Assessment of loop-mediated isothermal amplification assays for Escherichia coli detection

INTRODUCTION:As of lately, loop-mediated isothermal amplification (LAMP) has become a powerful alternative to the polymerase chain reaction (PCR) in the field of molecular diagnostics, especially for pathogen detection in clinical and food samples. LAMP is a powerful and new method of nucleic acid amplification, with the ability to detect DNA at a very low level. In comparison to other molecular methods such as PCR and Real-Time PCR, LAMP eliminates the need for sophisticated thermal cyclers. High efficiency of DNA amplification by LAMP significantly shortens the whole amplification process.

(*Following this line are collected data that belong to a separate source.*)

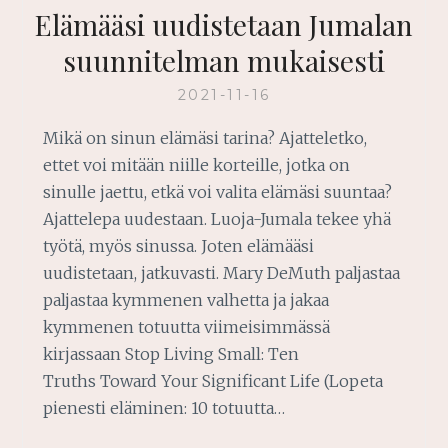
Elämääsi uudistetaan Jumalan
suunnitelman mukaisesti
2021-11-16
Mikä on sinun elämäsi tarina? Ajatteletko,
ettet voi mitään niille korteille, jotka on
sinulle jaettu, etkä voi valita elämäsi suuntaa?
Ajattelepa uudestaan. Luoja-Jumala tekee yhä
työtä, myös sinussa. Joten elämääsi
uudistetaan, jatkuvasti. Mary DeMuth paljastaa
paljastaa kymmenen valhetta ja jakaa
kymmenen totuutta viimeisimmässä
kirjassaan Stop Living Small: Ten
Truths Toward Your Significant Life (Lopeta
pienesti eläminen: 10 totuutta…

OBJECTIVES: This study aims to assess the efficacy of two different LAMP kits, WarmStart (Real-Time LAMP) and Colorimetric LAMP, for detection of Escherichia coli. In present study, kits were tested and optimized for detection of E. coli ATCC® 25922 directly from bacterial suspension and indirectly using bacterial genomic DNA (gDNA). LAMP results were then compared with the results of E. coli detection using standard PCR methodology.
METHOD / DESIGN: For use in LAMP detection of E. coli directly from the bacterial suspension, eight bacterial dilutions in concentrations ranging from 1.5x10⁸- 1.5x10¹ CFU/mL were prepared. All bacterial dilutions were then used for LAMP detection using WarmStart Colorimetric LAMP 2X Master Mix (New England BioLabs) and WarmStart LAMP Kit (New England BioLabs). Real-Time LAMP reactions were done on the Genie® II, an instrument for isothermal nucleic acid amplification. LAMP primers (F3, B3, FIP, BIP, LF, BF) for the malB gene are taken from the literature. For indirect detection, genomic DNA from E. coli using GeneJET
Genomic DNA Purification Kit (Thermo Scientific) was extracted. Extracted gDNA with the concentration 50 ng/μl was used for preparation of ten-fold dilutions (10^-1 - 10^-4), and these dilutions were used in both Colorimetric and WarmStart LAMP assays in order to compare limits of detection with and without DNA extraction. Finally, E. coli genomic DNA serial dilutions for standard PCR, using F3 and B3 primers for malB gene, were applied.
RESULTS: The results showed that both LAMP methods (WarmStart and Colorimetric LAMP) enabled the detection of E. coli directly, in suspension (without prior DNA isolation) for bacterial concentration of 1.5x10⁸ CFU/mL. Additionally, the results of Colorimetric LAMP using serial dilutions of E. coli gDNA showed detection in all tested concentrations, except the lowest. On the other hand, the WarmStart LAMP kit enabled E. coli gDNA detection in all tested gDNA dilutions. The conventional PCR methods failed to detect E. coli malB gene product for the lowest DNA concentration. Additionally, DNA bends on agarose gels were more intensive in the LAMP products compared to those obtained with PCR products.
CONCLUSIONS: Presented research showed the incredible power of the LAMP methodology (both, Colorimetric and Real-Time) to detect E. coli even without prior isolation of bacterial gDNA. Also, LAMP enabled E. coli detection even at an extremely low concentration of tested gDNA (50 x 10^-4 ng/μl), while with conventional PCR that was not the case. PCR managed to detect bacterial gDNA up to a concentration of 50 x 10^-3 ng/μl. According to all the above, LAMP was proved to be more sensitive than PCR, with a large capacity to be used in molecular diagnostics. Also, LAMP is easier to handle since it is more time efficient and involves the use of portable small devices suitable for on Point-of-Care (POC) research.